Pour la première fois depuis 1982, aucune équipe africaine ne s’est qualifiée pour le second tour de la compétition. Pourquoi les cinq représentants du continent ont-ils tous échoué en Russie ? Eléments d’explication.

Le Sénégal paye ses approximations au prix fort


Avec quatre points, les Lions de la Teranga terminent à égalité parfaite avec le Japon dans le groupe H de la Coupe du Monde 2018, mais sont éliminés en vertu du critère du fair-play. Sanctionnés de six avertissements en trois matchs contre quatre seulement pour les Nippons, les hommes d’Aliou Cissé sont coiffés au poteau. Une élimination cruelle, mais qui leur pendait au nez depuis le nul concédé lors de la deuxième journée face aux Blue Samurais (2-2), après avoir pourtant mené deux fois au score. Sur la totalité du tournoi, le Sénégal n’aura d'ailleurs été mené que pendant un quart d’heure, le dernier du troisième match, perdu face à la Colombie. Le « money time » coûte cher aux coéquipiers de Kalidou Koulibaly, qui auront encaissé les trois quarts de leurs buts dans le dernier quart d'heure. Le manque de justesse technique des joueurs créatifs n’aura également pas été sans conséquence sur la déconvenue finale.
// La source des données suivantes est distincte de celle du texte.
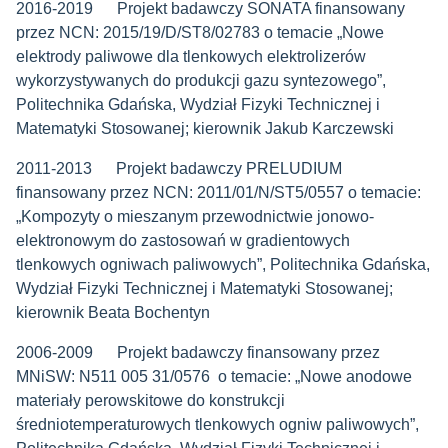
2016-2019 Projekt badawczy SONATA finansowany
przez NCN: 2015/19/D/ST8/02783 o temacie „Nowe
elektrody paliwowe dla tlenkowych elektrolizerów
wykorzystywanych do produkcji gazu syntezowego”,
Politechnika Gdańska, Wydział Fizyki Technicznej i
Matematyki Stosowanej; kierownik Jakub Karczewski
2011-2013 Projekt badawczy PRELUDIUM
finansowany przez NCN: 2011/01/N/ST5/0557 o temacie:
„Kompozyty o mieszanym przewodnictwie jonowo-
elektronowym do zastosowań w gradientowych
tlenkowych ogniwach paliwowych”, Politechnika Gdańska,
Wydział Fizyki Technicznej i Matematyki Stosowanej;
kierownik Beata Bochentyn
2006-2009 Projekt badawczy finansowany przez
MNiSW: N511 005 31/0576 o temacie: „Nowe anodowe
materiały perowskitowe do konstrukcji
średniotemperaturowych tlenkowych ogniw paliwowych”,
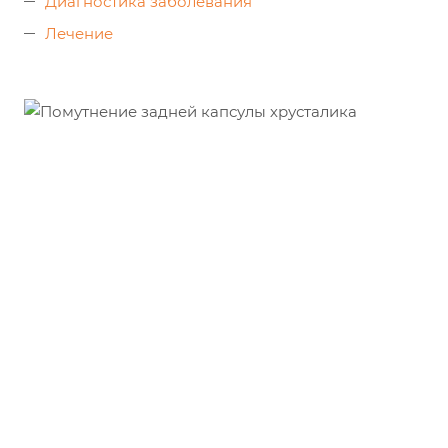
Диагностика заболевания
Лечение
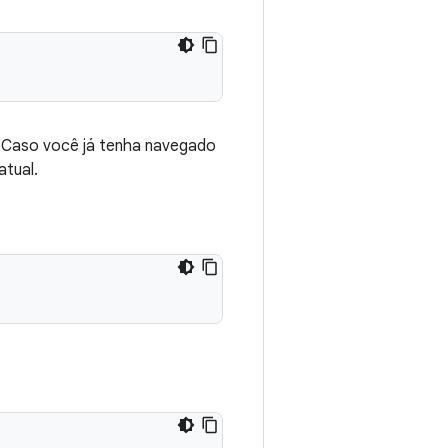
. Caso você já tenha navegado
atual.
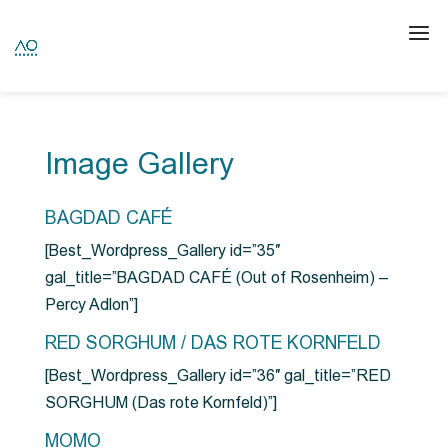
Image Gallery
BAGDAD CAFÉ
[Best_Wordpress_Gallery id=”35″
gal_title=”BAGDAD CAFÉ (Out of Rosenheim) –
Percy Adlon”]
RED SORGHUM / DAS ROTE KORNFELD
[Best_Wordpress_Gallery id=”36″ gal_title=”RED
SORGHUM (Das rote Kornfeld)”]
MOMO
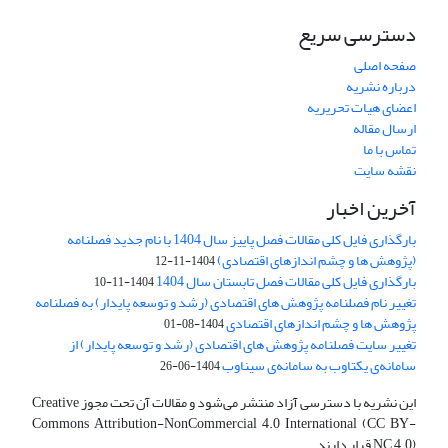
دسترسی سریع
صفحه اصلی
درباره نشریه
اعضای هیات تحریریه
ارسال مقاله
تماس با ما
نقشه سایت
آخرین اخبار
بارگذاری فایل کلی مقالات فصل پاییز سال 1404 با نام جدید فصلنامه
(پژوهش ها و چشم اندازهای اقتصادی)
1404-11-12
بارگذاری فایل کلی مقالات فصل تابستان سال 1404
1404-11-10
تغییر نام فصلنامه پژوهش های اقتصادی (رشد و توسعه پایدار) به فصلنامه
پژوهش ها و چشم اندازهای اقتصادی
1404-08-01
تغییر سایت فصلنامه پژوهش های اقتصادی (رشد و توسعه پایدار) از
سامانه‌ی یکتاوب به سامانه‌ی سیناوب
1404-06-26
این نشریه با دسترسی آزاد منتشر می‌شود و مقالات آن تحت مجوز Creative
Commons Attribution-NonCommercial 4.0 International (CC BY-
NC 4.0) قرار دارند.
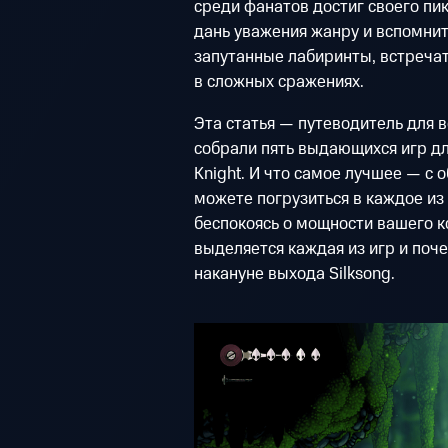
среди фанатов достиг своего пик
дань уважения жанру и вспомнит
запутанные лабиринты, встреча
в сложных сражениях.
Эта статья — путеводитель для в
собрали пять выдающихся игр дл
Knight. И что самое лучшее — с
можете погрузиться в каждое из
беспокоясь о мощности вашего 
выделяется каждая из игр и поч
накануне выхода Silksong.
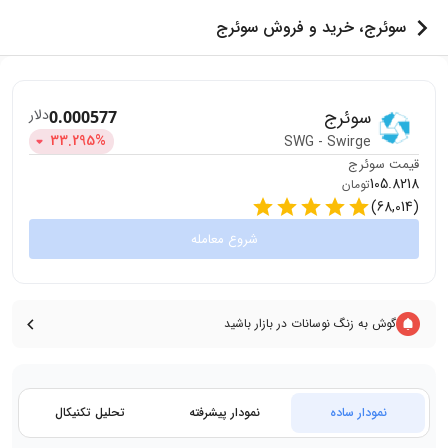
سوئرج، خرید و فروش سوئرج
سوئرج
دلار
0.000577
33.295
%
SWG
-
Swirge
قیمت
سوئرج
105.8218
تومان
)
68,014
(
شروع معامله
گوش به زنگ نوسانات در بازار باشید
نمودار ساده
نمودار پیشرفته
تحلیل تکنیکال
Ni Sadio Mané, ni Ismaïla Sarr, ni Keita Baldé quand il joua, ne firent les différences que leur staff technique attendait d’eux. Même s’ils n’ont pas à rougir du visage qu’ils ont montré, les Lions de la Teranga auront payé au prix fort la somme de leurs insuffisances. Bien au-delà des décisions parfois contestables des arbitres...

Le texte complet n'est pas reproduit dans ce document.